Recently, I listened to the conversation at work. I know—it’s always a mistake, but I heard a man talking about an animated movie he wasn’t fond of. Because I have argued with him before, I was interested in his opinion. I asked what he thought of WALL-E. His answer surprised me.

He complained about political innuendo. Now, while I might be considered ravenous when it comes to political content. I don’t appreciate being indoctrinated by an animated family movie, but WALL-E? Yes, Happy Feet crossed the line, but WALL-E?

Okay, the whole story takes place in one of the many possible futures of the world. My friend talked about a specific chain of superstores and the similarities. I understand that people might be offended by the image of mankind in that possible reality. But can’t you just enjoy the story?

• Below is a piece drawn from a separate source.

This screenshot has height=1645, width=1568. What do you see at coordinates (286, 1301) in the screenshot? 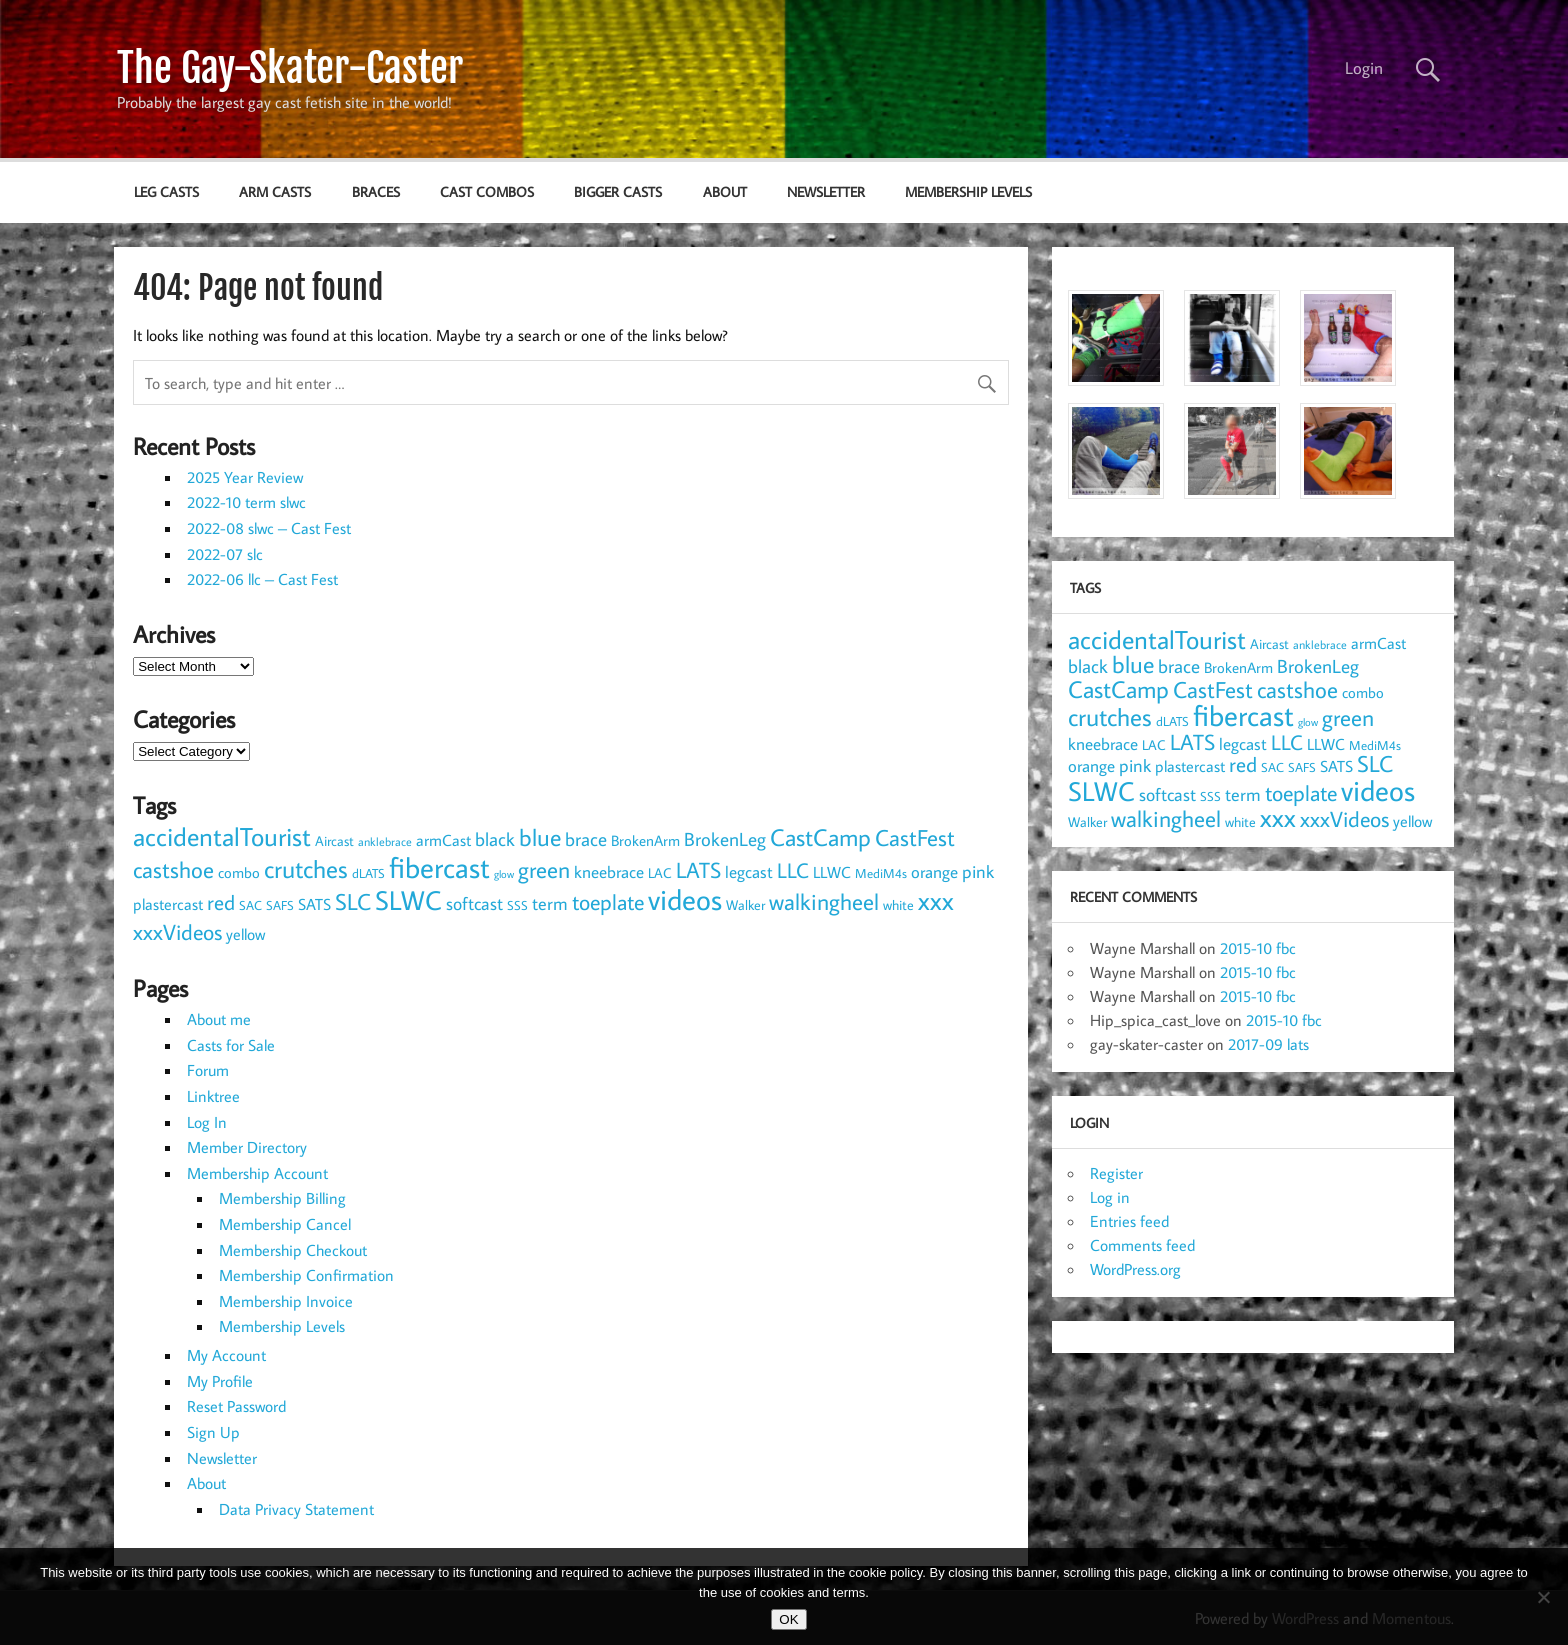 I see `Membership Invoice` at bounding box center [286, 1301].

When I saw the movie, I noticed none of the things my friend mentioned. I came away cheered by the wonderful story. WALL-E finds true love and he overcomes all obstacles to fight for the future of mankind. It’s a great piece of writing.

During the course of our discussion, I realized, because writers have opinions and bias, it’s impossible to write anything that doesn’t have some semblance of the writer’s opinion. I guess the secret of being a popular author is to agree with the majority. Either that, or disagree entirely so that the writer becomes a bastion of radical thought.

When I think of my stories, I see places where bits and pieces of my own ideas come through. I know I must keep politics out, but I wonder why readers and viewers can’t look past the political, and enjoy the story.

I guess I’m getting old or something but I’m still confused. What was Wrong with WALL-E?

I’m reminded of the story of Puff the Magic Dragon. It’s a song by Peter Paul and Mary. The lyrics were a 1959 poem, written by a college student. Critics asked whether it was about smoking marijuana. Peter Yarrow, the man who wrote the music, said the song is about a boy and a dragon. In reality it’s the writers feelings about having to put away the trappings of his childhood and grow up.

As you might have guessed I loved WALL-E You see, Sometimes a movie is just a movie.